→ **Required work**
Each entry that follows is to be copied exactly, minus any pictures.

(Saved entries)
--- START ---
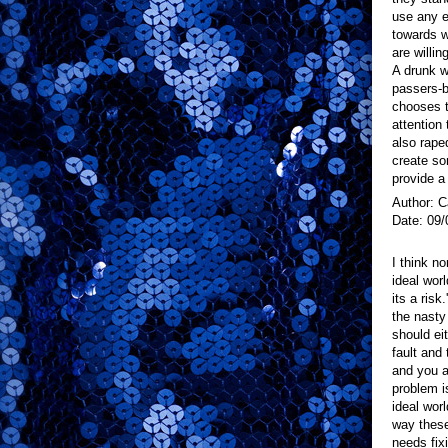
use any e
towards 
are willin
A drunk 
passers-b
chooses t
attention
also rape
create so
provide a
Author: C
Date: 09/
I think n
ideal wor
its a risk
the nasty
should ei
fault and
and you a
problem i
ideal wor
way these
needs fixi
--- END ---
→ **Output of the exercise**
use any e
towards 
are willin
A drunk 
passers-b
chooses t
attention
also rape
create so
provide a
Author: C
Date: 09/
I think n
ideal wor
its a risk
the nasty
should ei
fault and
and you a
problem i
ideal wor
way these
needs fixi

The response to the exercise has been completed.